81% of Social Scientists Use AI Tools, But Only 20% Embrace Coding Agents
A groundbreaking survey of 1,260 social scientists conducted in early 2026 sheds light on the adoption of AI tools in academic research. While 81% of respondents reported using AI chatbots for tasks such as coding and editing, only 20% have integrated coding agents like Claude Code or Codex into their workflows. These findings highlight both the promise of AI in transforming research and the uneven distribution of its benefits.
AI Chatbots Are Common, Coding Agents Lag Behind
The survey, conducted in February and March 2026, revealed that AI chatbots have become a go-to tool for many researchers. However, the adoption of coding agents—advanced tools capable of autonomously generating, executing, and iterating on analysis code—remains limited. Claude Code emerged as the most popular coding agent, used by 86% of adopters, followed by Codex at 31%.
The limited adoption of coding agents is surprising given their potential to accelerate research. These tools can automate core tasks like data analysis and hypothesis testing, which have traditionally required human intervention. Yet, even among researchers already inclined to experiment with AI, only a fifth have embraced these more advanced systems.
Adoption Gaps: Gender, Status, and Career Stage
The survey revealed striking disparities in who uses coding agents. Male researchers were more than twice as likely as their female counterparts to adopt these tools. Similarly, researchers at top universities were 40% more likely to use coding agents than those at less prestigious institutions. Early-career academics, such as doctoral students and postdocs, were the most frequent adopters, likely reflecting their higher comfort with technology and greater career pressures to publish.
Field-specific adoption rates also varied significantly. Economists led the charge, with 39% using coding agents, compared to just 6% in public health and education. These gaps suggest that access, familiarity, and discipline-specific demands play critical roles in influencing adoption.
Boosting Productivity—But With Limits
Coding agent users reported higher productivity, posting more working papers and applying for more grants than their peers. On average, these researchers started 10% more empirical projects and posted 75% more working papers. However, this productivity bump didn’t extend to journal submissions, where no significant differences were observed. This could reflect the time lag between starting a project and submitting a polished manuscript, or the possibility that coding agents are more effective for early-stage tasks than for finalizing publishable work.

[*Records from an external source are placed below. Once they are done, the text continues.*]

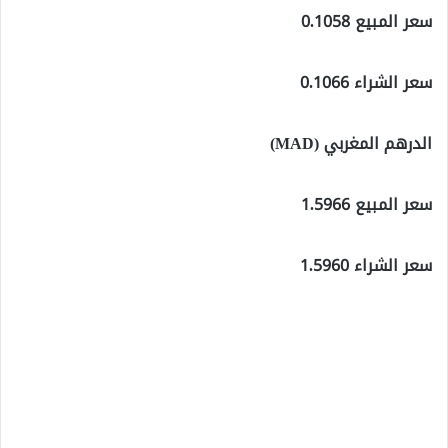
سعر المبيع 0.1058
سعر الشراء 0.1066
الدرهم المغربي (MAD)
سعر المبيع 1.5966
سعر الشراء 1.5960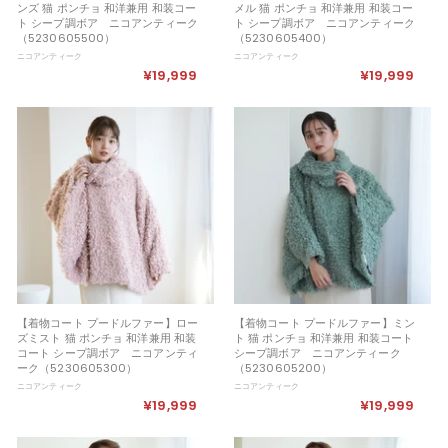
ンズ 猫 ポンチョ 和洋兼用 和装コー
メル 猫 ポンチョ 和洋兼用 和装コー
ト シープ調ボア ニコアンティーク
ト シープ調ボア ニコアンティーク
（5230605500）
（5230605400）
ニコアンティーク
ニコアンティーク
¥19,999
¥
¥19,999
¥
1
1
9
9
,
,
9
9
9
9
9
9
【着物コート プードルファー】ロー
【着物コート プードルファー】ミン
ズミスト 猫 ポンチョ 和洋兼用 和装
ト 猫 ポンチョ 和洋兼用 和装コート
コート シープ調ボア ニコアンティ
シープ調ボア ニコアンティーク
ーク（5230605300）
（5230605200）
ニコアンティーク
ニコアンティーク
¥19,999
¥
¥19,999
¥
1
1
9
9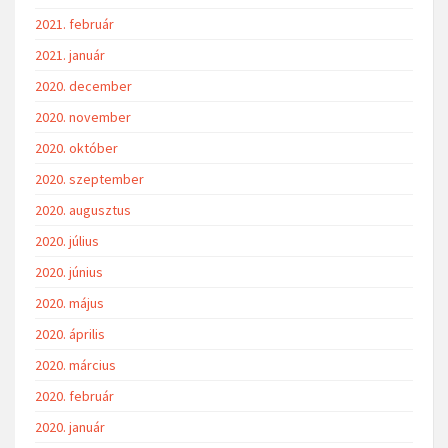
2021. február
2021. január
2020. december
2020. november
2020. október
2020. szeptember
2020. augusztus
2020. július
2020. június
2020. május
2020. április
2020. március
2020. február
2020. január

Optimism About AI, But Concerns Linger
The surveyed researchers were generally optimistic about AI's potential to enhance individual productivity, with 88% expecting it to help write publishable papers. However, fewer were confident about its broader impact on the field of social sciences. Concerns about AI potentially amplifying existing inequalities and contributing to an overload of low-quality research were common.
What’s Next?
This survey marks the baseline for an ongoing study that will include randomized experiments providing researchers with access to tools like Claude Code. Future findings will further explore whether coding agents can genuinely democratize research or whether they will exacerbate disparities in academia. As AI continues to reshape research practices, understanding its nuanced impacts will be critical.
For now, the uneven adoption of coding agents underscores a broader reality: while AI tools hold immense promise, their benefits are far from evenly distributed. How institutions and policymakers address these inequities will likely shape the future of AI-enabled research.